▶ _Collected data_
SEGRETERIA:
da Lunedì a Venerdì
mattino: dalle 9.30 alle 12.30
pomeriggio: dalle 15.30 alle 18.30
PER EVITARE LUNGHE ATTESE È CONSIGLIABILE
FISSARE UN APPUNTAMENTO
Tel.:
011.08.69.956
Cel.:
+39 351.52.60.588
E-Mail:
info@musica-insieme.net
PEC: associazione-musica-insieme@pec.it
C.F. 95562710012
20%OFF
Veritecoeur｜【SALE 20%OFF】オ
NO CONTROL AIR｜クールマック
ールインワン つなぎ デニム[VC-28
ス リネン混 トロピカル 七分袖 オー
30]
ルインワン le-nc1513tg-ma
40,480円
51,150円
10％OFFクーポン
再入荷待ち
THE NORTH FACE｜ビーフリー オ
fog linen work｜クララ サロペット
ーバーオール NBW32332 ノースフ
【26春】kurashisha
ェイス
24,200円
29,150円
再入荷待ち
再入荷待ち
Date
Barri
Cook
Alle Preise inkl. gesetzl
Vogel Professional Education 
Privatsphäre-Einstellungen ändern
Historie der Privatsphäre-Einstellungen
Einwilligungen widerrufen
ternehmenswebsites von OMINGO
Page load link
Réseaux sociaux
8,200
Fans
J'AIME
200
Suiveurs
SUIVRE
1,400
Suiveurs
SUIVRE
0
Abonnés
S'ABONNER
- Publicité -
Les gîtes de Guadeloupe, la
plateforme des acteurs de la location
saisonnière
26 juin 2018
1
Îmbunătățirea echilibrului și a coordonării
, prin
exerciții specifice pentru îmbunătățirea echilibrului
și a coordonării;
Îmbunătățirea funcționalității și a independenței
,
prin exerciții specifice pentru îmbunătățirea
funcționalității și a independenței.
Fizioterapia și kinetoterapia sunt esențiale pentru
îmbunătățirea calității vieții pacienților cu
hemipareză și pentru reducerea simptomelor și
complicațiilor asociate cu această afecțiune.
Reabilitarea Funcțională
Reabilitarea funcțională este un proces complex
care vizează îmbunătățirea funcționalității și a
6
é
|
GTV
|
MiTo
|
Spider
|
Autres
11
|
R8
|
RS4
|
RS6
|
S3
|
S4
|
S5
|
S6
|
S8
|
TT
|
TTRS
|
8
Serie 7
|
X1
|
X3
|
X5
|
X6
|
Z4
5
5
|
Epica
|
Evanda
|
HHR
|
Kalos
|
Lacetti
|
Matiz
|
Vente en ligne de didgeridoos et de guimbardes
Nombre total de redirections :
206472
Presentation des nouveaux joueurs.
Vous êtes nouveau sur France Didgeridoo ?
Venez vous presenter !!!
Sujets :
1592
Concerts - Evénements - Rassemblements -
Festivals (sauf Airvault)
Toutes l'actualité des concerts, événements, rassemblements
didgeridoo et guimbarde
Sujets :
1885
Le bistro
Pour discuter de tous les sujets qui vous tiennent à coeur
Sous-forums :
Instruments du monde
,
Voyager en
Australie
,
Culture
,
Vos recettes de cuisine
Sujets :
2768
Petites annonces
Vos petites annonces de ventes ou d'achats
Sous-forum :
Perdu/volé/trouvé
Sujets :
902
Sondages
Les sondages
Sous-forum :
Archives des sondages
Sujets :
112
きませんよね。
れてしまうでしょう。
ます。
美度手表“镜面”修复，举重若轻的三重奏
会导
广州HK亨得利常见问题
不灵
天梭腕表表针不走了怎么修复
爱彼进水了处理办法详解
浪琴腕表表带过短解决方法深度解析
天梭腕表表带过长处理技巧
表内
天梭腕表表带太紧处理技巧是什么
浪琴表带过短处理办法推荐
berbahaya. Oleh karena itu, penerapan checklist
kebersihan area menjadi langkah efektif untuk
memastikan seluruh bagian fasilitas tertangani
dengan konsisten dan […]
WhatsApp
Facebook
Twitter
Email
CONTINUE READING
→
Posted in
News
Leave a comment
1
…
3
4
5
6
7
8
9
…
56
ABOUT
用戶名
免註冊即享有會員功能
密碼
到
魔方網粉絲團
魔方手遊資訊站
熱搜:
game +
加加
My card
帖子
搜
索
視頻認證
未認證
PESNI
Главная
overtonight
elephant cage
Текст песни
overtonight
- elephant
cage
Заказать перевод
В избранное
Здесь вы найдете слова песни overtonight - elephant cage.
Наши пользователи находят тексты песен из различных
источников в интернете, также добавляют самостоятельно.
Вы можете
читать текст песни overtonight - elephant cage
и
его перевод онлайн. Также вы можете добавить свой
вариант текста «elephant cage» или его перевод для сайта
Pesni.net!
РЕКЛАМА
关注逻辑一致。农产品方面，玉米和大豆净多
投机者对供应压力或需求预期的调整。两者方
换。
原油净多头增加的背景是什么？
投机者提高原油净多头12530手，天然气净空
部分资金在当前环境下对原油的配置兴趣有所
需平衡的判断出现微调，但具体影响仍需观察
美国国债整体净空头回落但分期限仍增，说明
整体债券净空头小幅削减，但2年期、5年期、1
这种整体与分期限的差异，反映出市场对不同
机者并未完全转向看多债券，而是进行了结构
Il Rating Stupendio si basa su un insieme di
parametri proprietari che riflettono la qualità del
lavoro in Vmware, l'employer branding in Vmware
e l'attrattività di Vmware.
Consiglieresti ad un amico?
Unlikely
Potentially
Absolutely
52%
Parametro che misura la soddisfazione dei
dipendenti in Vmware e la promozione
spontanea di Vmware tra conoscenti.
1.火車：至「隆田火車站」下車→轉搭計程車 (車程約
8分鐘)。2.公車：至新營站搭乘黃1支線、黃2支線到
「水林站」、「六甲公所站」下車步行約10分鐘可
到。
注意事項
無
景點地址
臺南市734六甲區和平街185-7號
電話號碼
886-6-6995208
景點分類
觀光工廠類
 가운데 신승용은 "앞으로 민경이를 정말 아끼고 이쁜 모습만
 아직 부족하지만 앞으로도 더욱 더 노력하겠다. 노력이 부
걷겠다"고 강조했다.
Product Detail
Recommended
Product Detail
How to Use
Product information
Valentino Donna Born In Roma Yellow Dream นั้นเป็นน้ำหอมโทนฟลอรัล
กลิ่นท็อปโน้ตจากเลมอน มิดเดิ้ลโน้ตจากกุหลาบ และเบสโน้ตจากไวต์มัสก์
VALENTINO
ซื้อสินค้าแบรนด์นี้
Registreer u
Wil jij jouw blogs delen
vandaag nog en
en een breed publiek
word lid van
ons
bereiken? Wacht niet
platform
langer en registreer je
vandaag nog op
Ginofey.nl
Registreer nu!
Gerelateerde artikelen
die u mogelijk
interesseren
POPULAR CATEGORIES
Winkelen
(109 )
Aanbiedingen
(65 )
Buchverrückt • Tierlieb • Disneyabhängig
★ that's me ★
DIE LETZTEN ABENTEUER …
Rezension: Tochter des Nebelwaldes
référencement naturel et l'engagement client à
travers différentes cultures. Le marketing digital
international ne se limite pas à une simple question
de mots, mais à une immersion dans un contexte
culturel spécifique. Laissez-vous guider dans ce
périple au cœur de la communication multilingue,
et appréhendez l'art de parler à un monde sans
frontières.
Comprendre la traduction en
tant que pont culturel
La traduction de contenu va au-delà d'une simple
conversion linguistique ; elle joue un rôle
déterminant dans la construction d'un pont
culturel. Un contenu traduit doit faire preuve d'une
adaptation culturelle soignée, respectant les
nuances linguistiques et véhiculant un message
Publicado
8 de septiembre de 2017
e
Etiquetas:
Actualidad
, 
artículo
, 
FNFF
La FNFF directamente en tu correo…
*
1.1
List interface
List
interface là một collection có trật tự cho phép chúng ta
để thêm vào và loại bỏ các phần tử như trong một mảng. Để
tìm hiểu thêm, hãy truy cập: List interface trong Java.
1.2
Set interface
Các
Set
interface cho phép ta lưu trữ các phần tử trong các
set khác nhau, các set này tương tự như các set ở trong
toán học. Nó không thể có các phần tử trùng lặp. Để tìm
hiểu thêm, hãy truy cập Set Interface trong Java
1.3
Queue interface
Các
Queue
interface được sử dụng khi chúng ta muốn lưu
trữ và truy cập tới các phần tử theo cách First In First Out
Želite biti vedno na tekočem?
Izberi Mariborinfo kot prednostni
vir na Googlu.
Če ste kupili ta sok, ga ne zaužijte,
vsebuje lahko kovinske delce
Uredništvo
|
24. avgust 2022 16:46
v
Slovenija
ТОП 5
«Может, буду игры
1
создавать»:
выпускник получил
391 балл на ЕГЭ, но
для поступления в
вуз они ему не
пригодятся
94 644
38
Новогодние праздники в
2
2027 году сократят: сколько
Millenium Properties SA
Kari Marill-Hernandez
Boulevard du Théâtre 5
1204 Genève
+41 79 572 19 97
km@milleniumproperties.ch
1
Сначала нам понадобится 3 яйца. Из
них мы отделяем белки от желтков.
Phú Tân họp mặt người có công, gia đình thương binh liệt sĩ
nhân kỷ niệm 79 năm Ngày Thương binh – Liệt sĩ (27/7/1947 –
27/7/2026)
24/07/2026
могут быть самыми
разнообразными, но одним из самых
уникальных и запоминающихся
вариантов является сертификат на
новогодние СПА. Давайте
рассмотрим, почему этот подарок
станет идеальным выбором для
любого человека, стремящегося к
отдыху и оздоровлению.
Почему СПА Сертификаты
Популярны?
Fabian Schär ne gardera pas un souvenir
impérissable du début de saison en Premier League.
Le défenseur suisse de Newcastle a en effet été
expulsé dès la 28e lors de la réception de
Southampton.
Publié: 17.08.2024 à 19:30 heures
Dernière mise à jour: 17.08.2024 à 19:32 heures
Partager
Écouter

▶ _Task requirements_
Please output an exact copy of the lines above, from the opening line of the data down to the line that contains "hemipareză și pentru reducerea simptomelor și".

▶ _Solution to this exercise_
SEGRETERIA:
da Lunedì a Venerdì
mattino: dalle 9.30 alle 12.30
pomeriggio: dalle 15.30 alle 18.30
PER EVITARE LUNGHE ATTESE È CONSIGLIABILE
FISSARE UN APPUNTAMENTO
Tel.:
011.08.69.956
Cel.:
+39 351.52.60.588
E-Mail:
info@musica-insieme.net
PEC: associazione-musica-insieme@pec.it
C.F. 95562710012
20%OFF
Veritecoeur｜【SALE 20%OFF】オ
NO CONTROL AIR｜クールマック
ールインワン つなぎ デニム[VC-28
ス リネン混 トロピカル 七分袖 オー
30]
ルインワン le-nc1513tg-ma
40,480円
51,150円
10％OFFクーポン
再入荷待ち
THE NORTH FACE｜ビーフリー オ
fog linen work｜クララ サロペット
ーバーオール NBW32332 ノースフ
【26春】kurashisha
ェイス
24,200円
29,150円
再入荷待ち
再入荷待ち
Date
Barri
Cook
Alle Preise inkl. gesetzl
Vogel Professional Education 
Privatsphäre-Einstellungen ändern
Historie der Privatsphäre-Einstellungen
Einwilligungen widerrufen
ternehmenswebsites von OMINGO
Page load link
Réseaux sociaux
8,200
Fans
J'AIME
200
Suiveurs
SUIVRE
1,400
Suiveurs
SUIVRE
0
Abonnés
S'ABONNER
- Publicité -
Les gîtes de Guadeloupe, la
plateforme des acteurs de la location
saisonnière
26 juin 2018
1
Îmbunătățirea echilibrului și a coordonării
, prin
exerciții specifice pentru îmbunătățirea echilibrului
și a coordonării;
Îmbunătățirea funcționalității și a independenței
,
prin exerciții specifice pentru îmbunătățirea
funcționalității și a independenței.
Fizioterapia și kinetoterapia sunt esențiale pentru
îmbunătățirea calității vieții pacienților cu
hemipareză și pentru reducerea simptomelor și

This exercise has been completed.